Carlo Emmanuele Vizzani (1617 – 29 October 1661) was an Italian classical scholar, translator, and canonist.

== Biography ==
Carlo Emmanuele Vizzani was born in Bologna in 1617. He obtained his doctorate in philosophy and jurisprudence from the University of Bologna in 1634. He was a professor of logic at the University of Padua, but his knowledge in the classics drew him to Rome, where he occupied a variety of positions: consistorial lawyer, secretary of the Roman Inquisition, Referendary of the Apostolic Signatura, and canon of St. Peter. In 1646, he published a critical edition of Ocellus Lucanus' De universi natura with his own Latin translation. This important work was reissued by Joan Blaeu in 1661. In 1658, Vizzani became rector of the Sapienza University of Rome. He died in 1661 and was buried in the Dominican church of Santa Maria Sopra Minerva. His funeral monument was designed and sculpted by Domenico Guidi. Vizzani was a member of the Accademia degli Incogniti of Venice and the Accademia dei Gelati of Bologna.

== Works ==

- Epistola græco-latina super raptum Helenæ a Guidone Rheno depictum. Bononiae, typ.
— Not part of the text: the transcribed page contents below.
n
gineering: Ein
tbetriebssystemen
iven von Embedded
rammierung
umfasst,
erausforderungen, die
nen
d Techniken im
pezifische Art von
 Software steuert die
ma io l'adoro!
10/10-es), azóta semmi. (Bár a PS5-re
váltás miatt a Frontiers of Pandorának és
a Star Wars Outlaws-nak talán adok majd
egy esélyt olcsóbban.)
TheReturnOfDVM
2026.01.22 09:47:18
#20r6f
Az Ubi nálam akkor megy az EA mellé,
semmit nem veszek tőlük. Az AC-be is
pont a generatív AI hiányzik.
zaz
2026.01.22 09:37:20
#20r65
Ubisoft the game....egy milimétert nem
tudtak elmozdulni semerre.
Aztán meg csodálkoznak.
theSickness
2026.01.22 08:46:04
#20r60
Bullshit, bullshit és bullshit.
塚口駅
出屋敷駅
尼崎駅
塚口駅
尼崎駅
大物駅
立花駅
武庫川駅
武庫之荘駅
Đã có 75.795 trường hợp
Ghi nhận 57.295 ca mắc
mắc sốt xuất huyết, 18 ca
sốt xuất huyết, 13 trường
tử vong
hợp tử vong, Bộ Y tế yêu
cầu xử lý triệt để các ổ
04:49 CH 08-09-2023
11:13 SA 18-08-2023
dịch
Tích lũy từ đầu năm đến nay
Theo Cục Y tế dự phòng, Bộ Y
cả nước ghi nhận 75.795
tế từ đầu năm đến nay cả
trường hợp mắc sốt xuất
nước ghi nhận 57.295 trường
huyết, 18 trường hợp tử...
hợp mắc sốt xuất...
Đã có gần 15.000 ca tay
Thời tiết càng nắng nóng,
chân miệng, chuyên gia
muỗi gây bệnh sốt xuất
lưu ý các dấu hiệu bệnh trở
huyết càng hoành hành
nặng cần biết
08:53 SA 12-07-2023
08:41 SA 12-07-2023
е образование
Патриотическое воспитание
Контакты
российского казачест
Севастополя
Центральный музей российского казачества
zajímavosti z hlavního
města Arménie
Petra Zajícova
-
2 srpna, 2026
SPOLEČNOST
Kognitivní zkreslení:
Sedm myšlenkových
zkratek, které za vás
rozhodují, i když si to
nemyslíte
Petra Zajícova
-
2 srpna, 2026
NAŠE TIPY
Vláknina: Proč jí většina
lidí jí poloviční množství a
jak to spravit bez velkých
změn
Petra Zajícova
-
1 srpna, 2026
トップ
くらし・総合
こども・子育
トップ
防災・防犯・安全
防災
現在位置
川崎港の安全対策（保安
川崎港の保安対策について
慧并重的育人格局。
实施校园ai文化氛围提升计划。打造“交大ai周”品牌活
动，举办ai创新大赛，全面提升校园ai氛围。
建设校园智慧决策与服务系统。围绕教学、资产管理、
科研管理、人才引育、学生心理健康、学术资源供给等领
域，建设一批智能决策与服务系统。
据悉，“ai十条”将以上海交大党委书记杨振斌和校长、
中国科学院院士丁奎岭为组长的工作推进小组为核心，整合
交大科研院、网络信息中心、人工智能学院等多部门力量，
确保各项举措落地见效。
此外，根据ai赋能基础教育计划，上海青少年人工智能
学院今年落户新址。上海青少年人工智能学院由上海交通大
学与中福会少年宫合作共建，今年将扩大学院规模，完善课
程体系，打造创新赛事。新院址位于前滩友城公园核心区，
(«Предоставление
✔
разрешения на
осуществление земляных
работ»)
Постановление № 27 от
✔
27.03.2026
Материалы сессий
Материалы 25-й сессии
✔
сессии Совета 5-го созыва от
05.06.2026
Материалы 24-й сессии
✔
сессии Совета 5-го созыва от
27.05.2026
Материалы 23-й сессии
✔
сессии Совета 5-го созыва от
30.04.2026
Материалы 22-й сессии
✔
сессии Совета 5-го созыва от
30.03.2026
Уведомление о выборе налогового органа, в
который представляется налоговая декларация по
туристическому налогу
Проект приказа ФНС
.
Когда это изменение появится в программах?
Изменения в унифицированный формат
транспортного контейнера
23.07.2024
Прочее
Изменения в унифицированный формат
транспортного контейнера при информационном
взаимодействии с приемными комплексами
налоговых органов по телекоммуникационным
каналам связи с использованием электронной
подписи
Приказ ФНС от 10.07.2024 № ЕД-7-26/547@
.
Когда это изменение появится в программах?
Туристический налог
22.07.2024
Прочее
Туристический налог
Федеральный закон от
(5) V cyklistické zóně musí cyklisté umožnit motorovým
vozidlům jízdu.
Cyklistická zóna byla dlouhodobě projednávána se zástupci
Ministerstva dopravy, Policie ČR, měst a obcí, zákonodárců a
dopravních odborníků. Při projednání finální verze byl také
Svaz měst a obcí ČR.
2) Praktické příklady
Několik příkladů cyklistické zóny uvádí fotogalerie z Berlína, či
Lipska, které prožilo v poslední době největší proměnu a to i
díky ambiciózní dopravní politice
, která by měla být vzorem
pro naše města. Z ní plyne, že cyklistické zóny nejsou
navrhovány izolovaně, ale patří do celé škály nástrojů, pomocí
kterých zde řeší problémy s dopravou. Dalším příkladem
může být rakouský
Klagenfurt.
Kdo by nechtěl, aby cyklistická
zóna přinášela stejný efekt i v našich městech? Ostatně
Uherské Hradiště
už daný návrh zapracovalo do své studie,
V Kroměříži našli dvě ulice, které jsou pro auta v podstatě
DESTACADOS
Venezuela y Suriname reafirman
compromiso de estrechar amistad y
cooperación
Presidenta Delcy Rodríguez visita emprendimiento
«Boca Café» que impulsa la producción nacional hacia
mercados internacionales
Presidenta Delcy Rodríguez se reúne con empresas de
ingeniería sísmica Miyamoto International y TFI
Ferronii, 1633.
- Pseudo-Ocellus Lucanus (1646). "Περὶ τῆς τοῦ παντὸς φύσεως/De Universi natura"
- "De mandatis principum, seu de officio eorum, qui in provincias cum imperio mittuntur" (1656)

== Bibliography ==
- «Carlo Emanuel Vizzani Bolognese». In : Le glorie de gli Incogniti: o vero, Gli huomini illustri dell'Accademia de' signori Incogniti di Venetia, In Venetia : appresso Francesco Valuasense stampator dell'Accademia, 1647, pp. 88–91 (on-line).
- «Carlo Emanuelle Vizzani». In : Memorie imprese, e ritratti de' signori Accademici Gelati di Bologna, In Bologna : per li Manolessi, 1672, pp. 98–102 (on-line).